Chemotherapy Induced Peripheral Neuropathy (CIPN)
This complication, also known as chemotherapy-induced peripheral neuropathy (CIPN), can be associated with1:
- Vinca Alkaloids (Vincristine and rarely Vinblastine)
- Platinum compounds (Cisplatinum and rarely carboplatin, oxaliplatin)
- Taxanes (paclitaxel i.e. taxol and rarely docetaxel)
- Thalidomide (used as anti-angiogenic agent)
Different agents affect different types of peripheral nerves3:
- Small fibre nerves – unmyelinated axons made primarily of microtubules; includes pain and temperature fibres
- Large fibre nerves – myelinated axons made primarily of neurofilaments; includes position and vibration fibres, and motor neurons
Vincristine and paclitaxel mostly affects small fibres, while cisplatin affects large fibres3.
Peripheral nerve damage can also occur after surgery or direct damage from a tumor pushing on a nerve.

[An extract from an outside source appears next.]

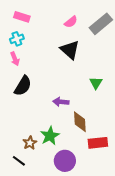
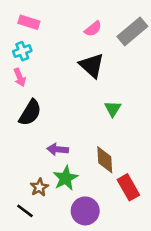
green triangle: (96, 83) -> (113, 109), moved
purple arrow: (61, 102) -> (58, 149), moved
red rectangle: (98, 143) -> (128, 187), turned 66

It would be very unusual radiation therapy (RT) to cause peripheral neuropathy, as peripheral nerves are relatively radioresistant due to low rates of DNA replication4.
Signs and Symptoms:
Signs and symptoms of peripheral neuropathy include1:
- Burning or numbness in the hands and feet
- Extreme sensitivity to touch
- Sharp shooting pains
- Loss of balance and/or coordination
- Loss of reflexes
- Muscle weakness
Sensory symptoms arise much sooner than motor symptoms because sensory neurons and pain fibres are less myelinated and are therefore more susceptible than motor nerves to the toxic effects of chemotherapeutic agents.

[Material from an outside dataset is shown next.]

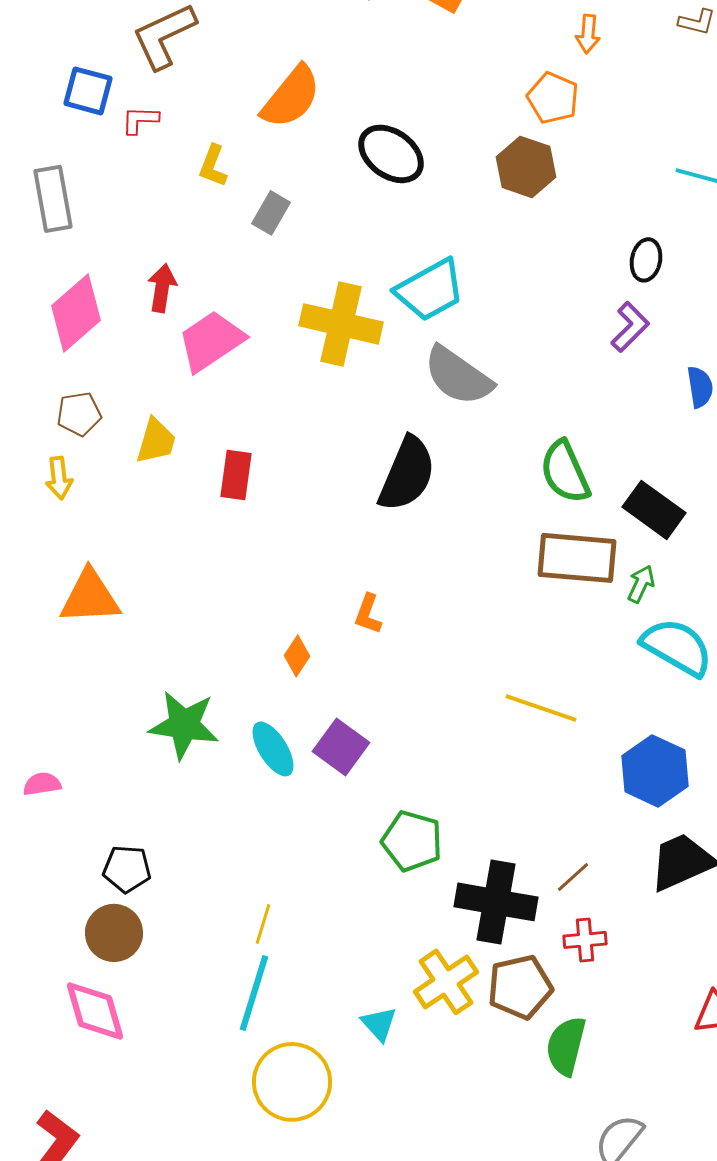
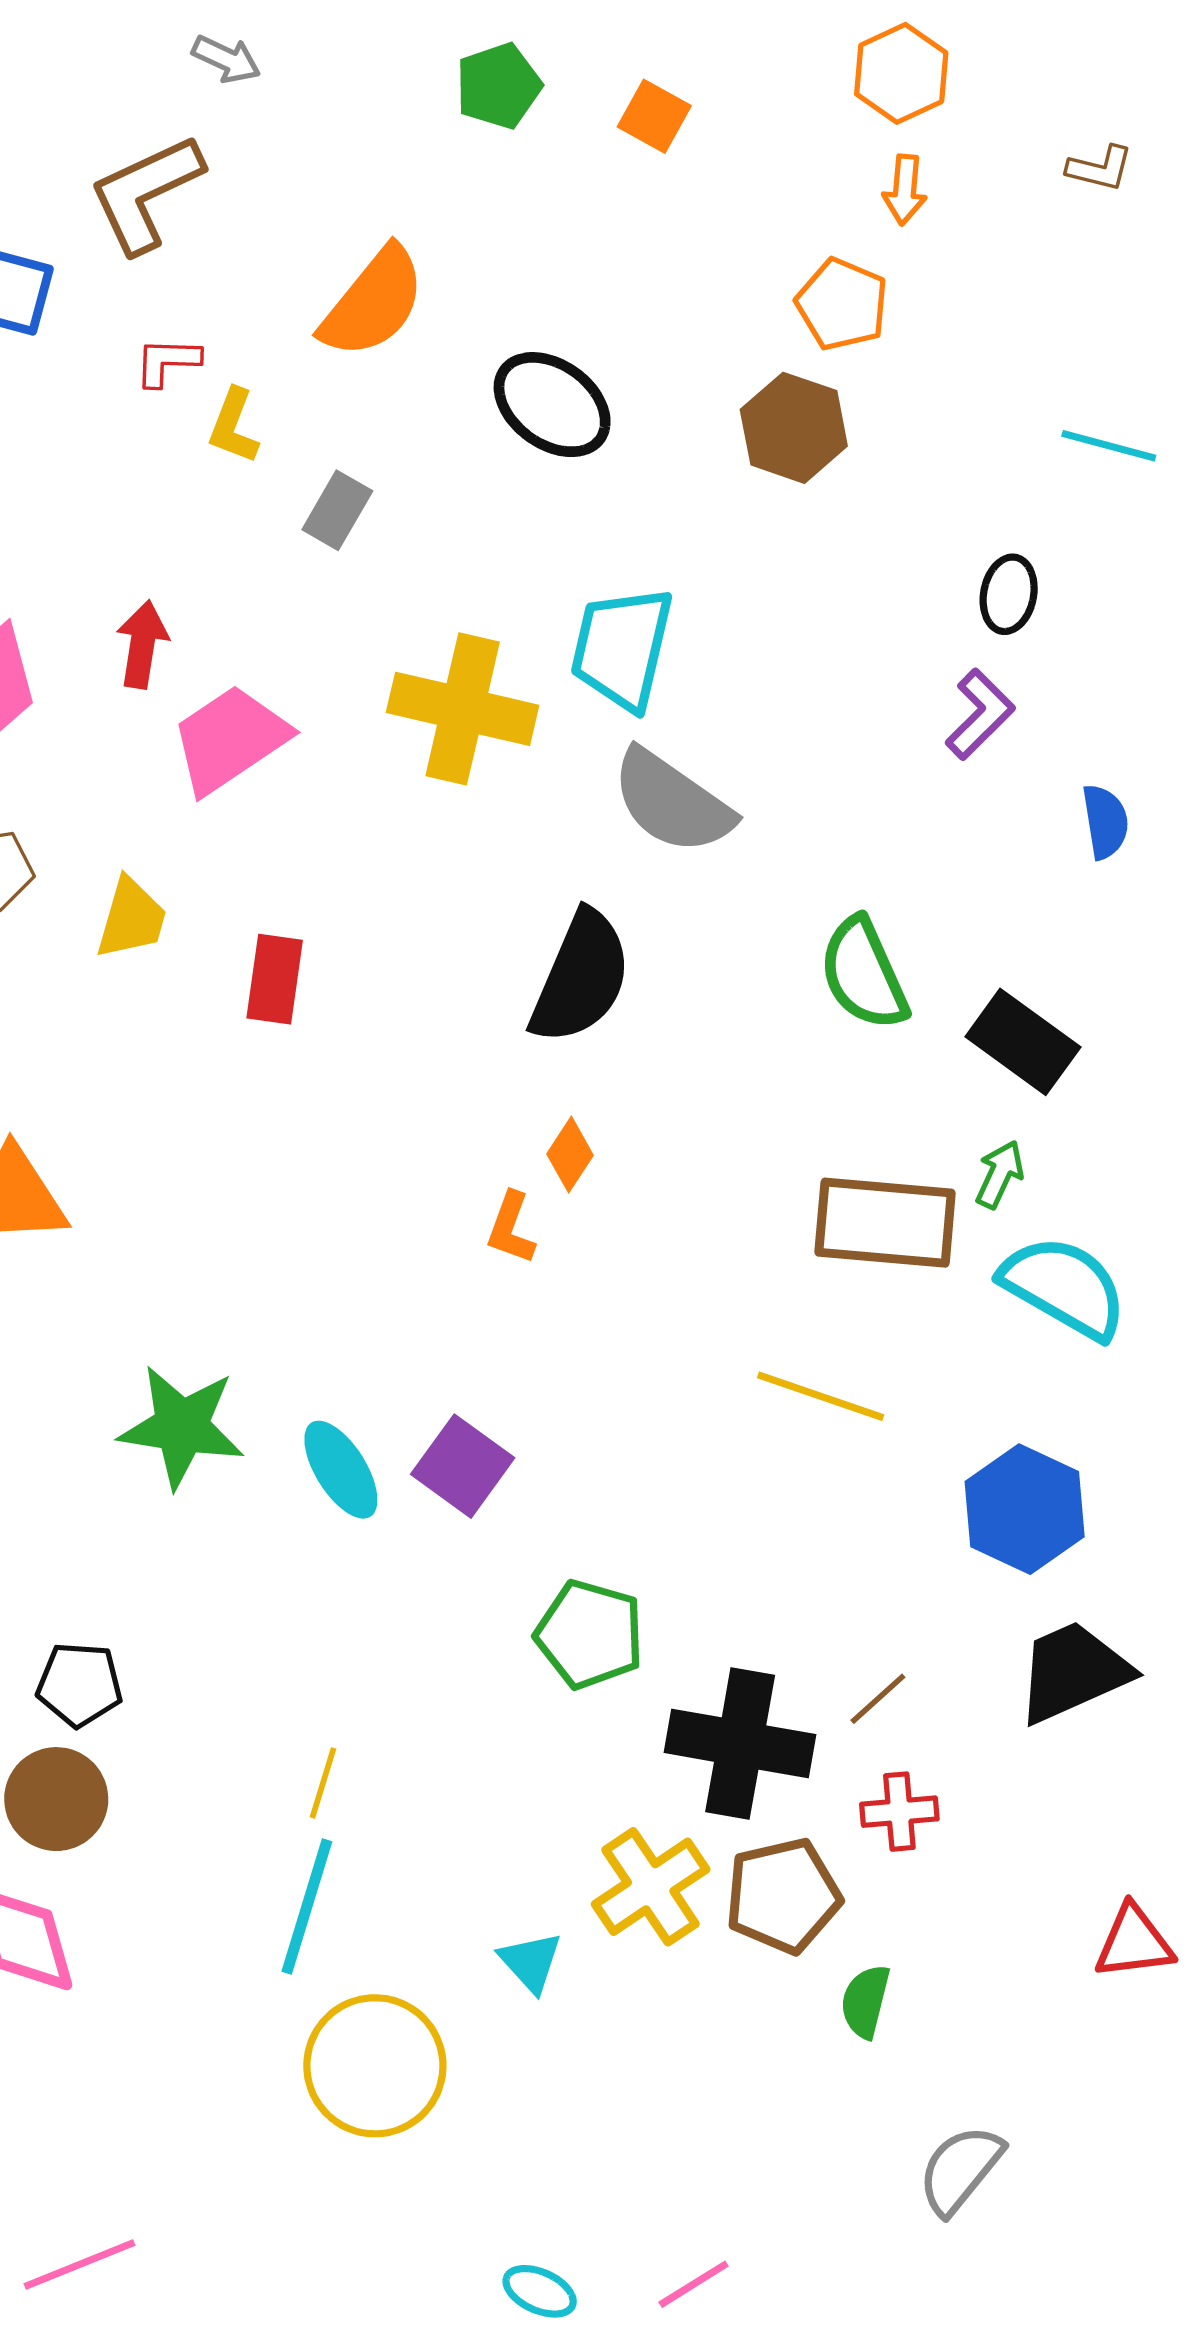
red L-shape: (140, 120) -> (167, 362), moved
cyan trapezoid: (430, 290) -> (622, 648), turned 132
brown rectangle: (577, 558) -> (885, 1223), moved
orange diamond: (297, 656) -> (570, 1155), moved
green semicircle: (566, 1046) -> (865, 2001), size x0.7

Autonomic nerves are poorly myelinated and autonomic symptoms may manifest early on as well5.Long, distal axons are affected first, as they are the furthest away from the cell body and are most vulnerable to the disruption of the nutritional cytoplasmic supply chain. Therefore CIPN manifests in toes and feet as paresthesias and pain early on, spreading proximally as the disease progresses5.
CIPN induced pain can seriously affect quality of life1.